In 1974, Claytor started his career with the Indiana State Board of Accounts, serving during the administrations of Governors Otis Bowen and Robert Orr. As Deputy State Examiner, he worked on several white collar crime investigations and other cases concerning corruption and financial accountability in the state of Indiana.

=== Private Sector ===

After 15 years at the State Board of Accounts, Claytor moved on to pursue a career with Crowe Horwath LLP, a public accounting and consulting firm based in Indianapolis. In 1992, after three years working with the firm, he became a partner.
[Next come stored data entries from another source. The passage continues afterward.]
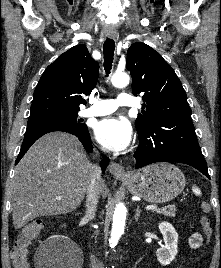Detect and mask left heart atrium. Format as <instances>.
I'll return each mask as SVG.
<instances>
[{
  "instance_id": "39dd6f15",
  "label": "left heart atrium",
  "mask_w": 221,
  "mask_h": 268,
  "mask_svg": "<svg viewBox=\"0 0 221 268\" xmlns=\"http://www.w3.org/2000/svg\"><path fill=\"white\" fill-rule=\"evenodd\" d=\"M95 135L98 142L105 148L123 151L132 141V128L124 119L109 117L97 123Z\"/></svg>"
}]
</instances>
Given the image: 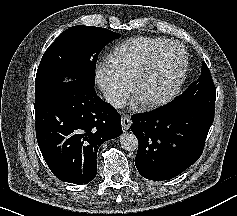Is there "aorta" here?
<instances>
[{"instance_id":"762f6f07","label":"aorta","mask_w":237,"mask_h":216,"mask_svg":"<svg viewBox=\"0 0 237 216\" xmlns=\"http://www.w3.org/2000/svg\"><path fill=\"white\" fill-rule=\"evenodd\" d=\"M119 142L121 148L126 151H136L139 146L138 138L134 133L123 132L119 136Z\"/></svg>"}]
</instances>
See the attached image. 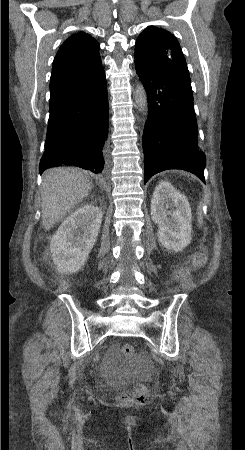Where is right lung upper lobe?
Listing matches in <instances>:
<instances>
[{
	"label": "right lung upper lobe",
	"mask_w": 245,
	"mask_h": 450,
	"mask_svg": "<svg viewBox=\"0 0 245 450\" xmlns=\"http://www.w3.org/2000/svg\"><path fill=\"white\" fill-rule=\"evenodd\" d=\"M102 67L97 40L85 33L69 37L53 62L50 102L85 82Z\"/></svg>",
	"instance_id": "obj_1"
}]
</instances>
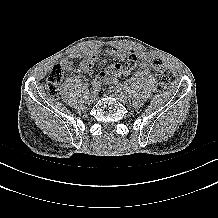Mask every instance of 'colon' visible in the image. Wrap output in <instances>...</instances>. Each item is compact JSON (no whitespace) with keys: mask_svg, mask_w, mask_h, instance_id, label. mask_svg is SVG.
Masks as SVG:
<instances>
[{"mask_svg":"<svg viewBox=\"0 0 218 218\" xmlns=\"http://www.w3.org/2000/svg\"><path fill=\"white\" fill-rule=\"evenodd\" d=\"M152 69L155 75L158 90L162 92L167 88L170 82L169 71L167 70L164 63L159 59L153 60ZM122 73H123L122 65L120 64L110 65L104 71L100 72V74L97 77V80H104L108 78L121 76ZM63 75L64 74L61 65L58 64L52 68L45 85V89L50 96L56 97L58 95L59 87L63 80Z\"/></svg>","mask_w":218,"mask_h":218,"instance_id":"colon-1","label":"colon"}]
</instances>
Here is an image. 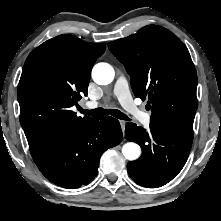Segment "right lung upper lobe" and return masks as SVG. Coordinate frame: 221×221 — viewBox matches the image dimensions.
I'll list each match as a JSON object with an SVG mask.
<instances>
[{
  "label": "right lung upper lobe",
  "instance_id": "obj_1",
  "mask_svg": "<svg viewBox=\"0 0 221 221\" xmlns=\"http://www.w3.org/2000/svg\"><path fill=\"white\" fill-rule=\"evenodd\" d=\"M105 49V44L64 34L47 40L29 54L17 98L32 157L62 134L93 119L77 117L70 108L87 95L92 67Z\"/></svg>",
  "mask_w": 221,
  "mask_h": 221
}]
</instances>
He retired in 2012.

== Political career ==

Claytor announced his candidacy for Indiana State Auditor on September 12, 2013, initially challenging incumbent Dwayne Sawyer. Sawyer resigned on November 26, 2013, following Claytor's entrance into the race, and Republican State Representative Suzanne Crouch was appointed to the position. On May 31, 2014, Claytor became the official nominee for the Democratic Party. Claytor would have been the first Democrat to hold the office since Otis E. Cox in 1982.

=== 2014 Election ===
Claytor ran his campaign on the premise of being the first Certified Public Accountant to run for Auditor of State. His platform centered around establishing accountability for taxpayer investments, ensuring proper accounting of state funds, developing a more extensive government transparency portal, restoring independence to the State Board of Accounts, and restoring the independent audit authority of the Auditor's office.

Throughout his campaign, Claytor criticized the state's loss of $500 million in tax revenues due to accounting errors, which were discovered in 2011. He pledged to create an internal audit function in order to prevent similar errors in the future.

In the November 4 elections, Claytor received 36% of the votes, placing second behind Republican Suzanne Crouch.